To supplement Bankrate's financial statements presented in accordance with generally accepted accounting principles ("GAAP"), Bankrate uses non-GAAP measures of certain components of financial performance, including EBITDA, Adjusted EBITDA, Adjusted EPS, and Gross Margin excluding stock based compensation, which are adjusted from results based on GAAP to exclude certain expenses, gains and losses.  These non-GAAP measures are provided to enhance investors' overall understanding of Bankrate's current financial performance and its prospects for the future.  Specifically, Bankrate believes the non-GAAP results provide useful information to both management and investors by excluding certain expenses, gains and losses that may not be indicative of its core operating results.  In addition, because Bankrate has historically reported certain non-GAAP results to investors, Bankrate believes the inclusion of non-GAAP measures provides consistency in its financial reporting. These measures should be considered in addition to results prepared in accordance with GAAP, but should not be considered a substitute for, or superior to, GAAP results.

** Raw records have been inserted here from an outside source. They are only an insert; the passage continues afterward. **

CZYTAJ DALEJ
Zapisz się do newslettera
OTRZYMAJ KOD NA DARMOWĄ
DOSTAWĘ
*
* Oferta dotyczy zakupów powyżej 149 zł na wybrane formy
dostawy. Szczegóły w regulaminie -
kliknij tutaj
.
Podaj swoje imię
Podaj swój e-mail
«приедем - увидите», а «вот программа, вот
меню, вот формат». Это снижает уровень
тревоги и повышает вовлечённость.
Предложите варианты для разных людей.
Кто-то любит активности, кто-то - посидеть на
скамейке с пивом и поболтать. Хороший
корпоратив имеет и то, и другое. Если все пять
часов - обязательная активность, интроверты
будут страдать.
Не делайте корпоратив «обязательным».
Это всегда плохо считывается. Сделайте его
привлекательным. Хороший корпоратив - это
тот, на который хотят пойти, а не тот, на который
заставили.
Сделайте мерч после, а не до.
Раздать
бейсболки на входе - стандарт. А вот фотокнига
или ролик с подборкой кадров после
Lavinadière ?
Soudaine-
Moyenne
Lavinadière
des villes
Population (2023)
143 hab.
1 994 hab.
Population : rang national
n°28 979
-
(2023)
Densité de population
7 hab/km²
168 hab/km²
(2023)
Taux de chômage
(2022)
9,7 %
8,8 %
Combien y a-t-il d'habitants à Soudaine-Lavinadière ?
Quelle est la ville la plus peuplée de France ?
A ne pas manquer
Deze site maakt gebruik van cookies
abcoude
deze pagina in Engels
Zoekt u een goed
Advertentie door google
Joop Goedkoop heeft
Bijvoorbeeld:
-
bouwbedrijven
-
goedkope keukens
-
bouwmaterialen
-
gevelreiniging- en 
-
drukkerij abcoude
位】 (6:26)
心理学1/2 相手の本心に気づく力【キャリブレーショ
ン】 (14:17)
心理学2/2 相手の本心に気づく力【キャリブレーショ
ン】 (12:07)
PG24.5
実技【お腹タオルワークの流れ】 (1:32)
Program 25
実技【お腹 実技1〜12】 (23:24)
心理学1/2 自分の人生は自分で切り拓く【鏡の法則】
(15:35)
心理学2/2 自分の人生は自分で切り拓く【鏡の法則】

The non-GAAP measures included in this press release have been reconciled to the nearest GAAP measure in the financial tables below.

About Bankrate, Inc.

Bankrate is a leading publisher, aggregator and distributor of personal finance content on the Internet.  Bankrate provides consumers with proprietary, fully researched, comprehensive, independent and objective personal finance editorial content across multiple vertical categories including mortgages, deposits, insurance, credit cards, and other categories, such as retirement, automobile loans, and taxes. The Bankrate network includes Bankrate.com, our flagship website, and other owned and operated personal finance websites, including, but not limited to, CreditCards.com, Interest.com, Bankaholic.com, Mortgage-calc.com, CreditCardGuide.com, InsuranceQuotes.com, CarInsuranceQuotes.com, AutoInsuranceQuotes.com, InsureMe.com, and NetQuote.com.  Bankrate aggregates rate information from over 4,800 institutions on more than 300 financial products. With coverage of approximately 600 local markets in all 50 U.S. states, Bankrate generates over 172,000 distinct rate tables capturing, on average, over three million pieces of information weekly.  Bankrate develops and provides web services to over 75 co-branded websites with online partners, including some of the most trusted and frequently visited personal finance sites on the Internet such as Yahoo!, CNN Money, CNBC and Comcast. In addition, Bankrate licenses editorial content to over 100 newspapers on a daily basis including The Wall Street Journal, USA Today, The New York Times, The Los Angeles Times and The Boston Globe.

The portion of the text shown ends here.